04 / 8 / 2016 Midnight
There will be occasions where trusts will need to source temporary staff from external recruitment and employment agencies. Traditionally, these staff have simply been sourced by either a service level agreement (SLA) or a contract with either one or a number of external businesses. There are however a variety of ways in which these arrangements work and the most common approaches are outlined below.
When using an external organisation to procure a temporary member of staff, one of the first decisions a trust will make is whether to use a recruitment business model or an employment business model.
Normally most temporary staff in the NHS are sourced using an employment business model. Essentially this means that the worker is employed by the agency (known as the employment business) and the trust will pay the agency for the employee’s services.

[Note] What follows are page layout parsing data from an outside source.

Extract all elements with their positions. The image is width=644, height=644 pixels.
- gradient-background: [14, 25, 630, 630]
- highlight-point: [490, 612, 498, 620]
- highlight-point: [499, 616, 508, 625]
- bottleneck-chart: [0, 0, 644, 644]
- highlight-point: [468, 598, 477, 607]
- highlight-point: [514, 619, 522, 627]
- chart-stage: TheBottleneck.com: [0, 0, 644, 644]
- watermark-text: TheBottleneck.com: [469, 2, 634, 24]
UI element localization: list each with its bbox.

However, there are options available to trusts using a recruitment business approach. Using this model, a trust in effect pays a third party to find an employee on their behalf. Once a suitable candidate is found, they start working for the trust and become a trust employee. This model is often used when there is a longer vacancy to fill (such as covering for a gap in a junior doctor rotation).

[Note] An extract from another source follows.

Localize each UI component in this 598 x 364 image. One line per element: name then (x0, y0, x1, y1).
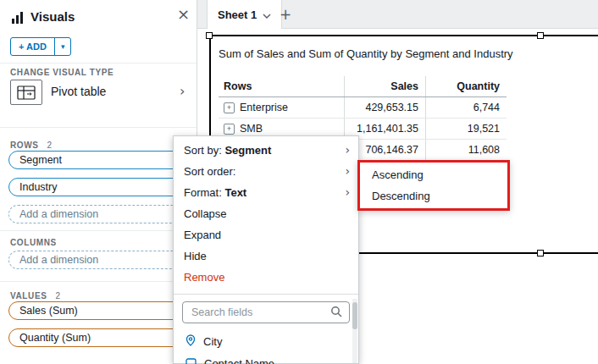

There are potential risks and benefits to each approach which are outlined in detail later in this guide. When using an employment business model there is a perceived increase in flexibility for the trust and the re-assurance that should things not work out an assignment can be terminated relatively quickly and easily. The NHS Improvement agency rules include price caps and wage caps on how much trusts can pay agency workers per hour.
When using a recruitment business approach, the trust may be able to benefit from having a greater say in which employee is provided and for longer term assignments this may work out more cost effective. However, the trust must also consider the potential liabilities associated with directly employing temporary workers (such as pension, redundancy and continuous service) and the inherent lack of flexibility.

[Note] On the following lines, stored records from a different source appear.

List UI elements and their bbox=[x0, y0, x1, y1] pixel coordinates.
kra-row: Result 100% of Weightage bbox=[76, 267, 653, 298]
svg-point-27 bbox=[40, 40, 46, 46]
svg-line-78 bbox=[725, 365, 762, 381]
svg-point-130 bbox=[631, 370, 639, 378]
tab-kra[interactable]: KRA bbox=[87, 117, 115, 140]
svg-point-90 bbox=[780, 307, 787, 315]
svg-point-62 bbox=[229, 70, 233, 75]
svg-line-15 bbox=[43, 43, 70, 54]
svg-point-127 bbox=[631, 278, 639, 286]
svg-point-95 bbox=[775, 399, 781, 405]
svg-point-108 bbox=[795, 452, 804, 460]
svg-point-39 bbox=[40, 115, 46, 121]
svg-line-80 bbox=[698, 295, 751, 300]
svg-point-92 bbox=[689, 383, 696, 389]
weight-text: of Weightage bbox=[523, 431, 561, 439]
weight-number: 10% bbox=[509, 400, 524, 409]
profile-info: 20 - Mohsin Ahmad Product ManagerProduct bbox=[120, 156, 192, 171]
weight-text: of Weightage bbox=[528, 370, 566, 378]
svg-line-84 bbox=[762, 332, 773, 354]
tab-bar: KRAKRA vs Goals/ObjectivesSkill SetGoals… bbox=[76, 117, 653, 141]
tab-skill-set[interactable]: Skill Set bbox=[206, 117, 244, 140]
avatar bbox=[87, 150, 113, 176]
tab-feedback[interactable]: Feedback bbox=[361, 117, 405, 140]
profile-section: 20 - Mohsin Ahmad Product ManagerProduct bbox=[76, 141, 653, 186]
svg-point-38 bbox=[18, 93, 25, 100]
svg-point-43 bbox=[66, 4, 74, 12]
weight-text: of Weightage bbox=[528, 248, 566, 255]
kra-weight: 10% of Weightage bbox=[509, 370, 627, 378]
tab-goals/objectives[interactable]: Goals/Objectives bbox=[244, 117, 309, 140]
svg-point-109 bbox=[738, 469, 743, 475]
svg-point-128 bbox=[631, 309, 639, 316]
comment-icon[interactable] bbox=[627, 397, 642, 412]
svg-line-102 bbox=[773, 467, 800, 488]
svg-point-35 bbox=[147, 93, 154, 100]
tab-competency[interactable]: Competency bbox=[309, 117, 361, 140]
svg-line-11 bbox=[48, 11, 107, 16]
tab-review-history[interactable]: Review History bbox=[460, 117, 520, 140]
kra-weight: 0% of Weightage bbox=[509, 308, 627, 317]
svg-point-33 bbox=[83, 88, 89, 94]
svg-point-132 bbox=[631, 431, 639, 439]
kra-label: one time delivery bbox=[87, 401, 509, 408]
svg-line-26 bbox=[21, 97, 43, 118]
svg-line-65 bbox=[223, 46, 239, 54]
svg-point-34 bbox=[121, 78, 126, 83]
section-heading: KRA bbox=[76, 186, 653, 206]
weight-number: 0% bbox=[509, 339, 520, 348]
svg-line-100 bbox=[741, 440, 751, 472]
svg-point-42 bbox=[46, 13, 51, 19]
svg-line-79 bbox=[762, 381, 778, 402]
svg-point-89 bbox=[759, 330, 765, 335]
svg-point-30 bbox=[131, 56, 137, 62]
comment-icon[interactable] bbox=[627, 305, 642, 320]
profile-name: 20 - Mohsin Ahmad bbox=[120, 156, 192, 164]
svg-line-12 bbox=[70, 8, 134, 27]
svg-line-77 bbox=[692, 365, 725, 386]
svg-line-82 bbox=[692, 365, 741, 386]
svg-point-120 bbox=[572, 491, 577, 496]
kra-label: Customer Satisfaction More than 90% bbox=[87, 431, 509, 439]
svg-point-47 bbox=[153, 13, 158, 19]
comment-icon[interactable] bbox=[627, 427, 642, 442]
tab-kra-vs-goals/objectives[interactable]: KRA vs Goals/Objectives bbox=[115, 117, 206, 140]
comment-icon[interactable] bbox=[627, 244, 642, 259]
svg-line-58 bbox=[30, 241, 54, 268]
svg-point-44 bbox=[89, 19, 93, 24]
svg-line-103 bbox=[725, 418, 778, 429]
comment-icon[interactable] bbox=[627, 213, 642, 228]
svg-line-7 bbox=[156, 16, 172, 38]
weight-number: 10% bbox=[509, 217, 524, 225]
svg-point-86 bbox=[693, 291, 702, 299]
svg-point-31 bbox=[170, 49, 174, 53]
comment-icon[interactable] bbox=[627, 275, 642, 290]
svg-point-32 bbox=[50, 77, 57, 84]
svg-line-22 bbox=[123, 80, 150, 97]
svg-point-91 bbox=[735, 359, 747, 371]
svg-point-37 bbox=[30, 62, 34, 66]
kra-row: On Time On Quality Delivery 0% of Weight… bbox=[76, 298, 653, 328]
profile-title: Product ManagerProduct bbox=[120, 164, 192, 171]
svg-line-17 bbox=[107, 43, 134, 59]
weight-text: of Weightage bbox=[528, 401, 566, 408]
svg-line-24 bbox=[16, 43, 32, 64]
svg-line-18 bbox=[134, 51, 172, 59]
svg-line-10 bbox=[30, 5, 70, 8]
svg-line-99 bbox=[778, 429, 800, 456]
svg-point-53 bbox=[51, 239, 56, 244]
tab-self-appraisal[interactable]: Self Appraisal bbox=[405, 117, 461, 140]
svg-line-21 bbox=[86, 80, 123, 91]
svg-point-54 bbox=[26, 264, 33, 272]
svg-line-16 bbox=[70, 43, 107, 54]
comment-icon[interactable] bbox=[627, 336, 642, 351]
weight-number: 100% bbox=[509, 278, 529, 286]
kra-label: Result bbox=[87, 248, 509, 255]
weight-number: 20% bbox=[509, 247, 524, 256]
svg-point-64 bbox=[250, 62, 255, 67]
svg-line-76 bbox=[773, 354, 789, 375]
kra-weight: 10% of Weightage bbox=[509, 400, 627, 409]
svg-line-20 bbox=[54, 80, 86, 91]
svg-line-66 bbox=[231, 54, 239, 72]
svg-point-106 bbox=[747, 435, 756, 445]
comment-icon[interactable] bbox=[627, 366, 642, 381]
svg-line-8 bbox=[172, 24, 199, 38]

Consistent across all models outlined below is that the trust should be clear with any external organisation which framework agreement they are using (as many agencies are included on more than one framework) and the terms associated with this. This should form the basis of any contract or service level agreement (SLA).
To assist NHS trusts in achieving the best value for money, as well as offering assurances on the quality of temporary staff provided, a number of framework agreements have been developed. The NHS Improvement agency rules include a list of approved frameworks that trusts must use when procuring agency staff.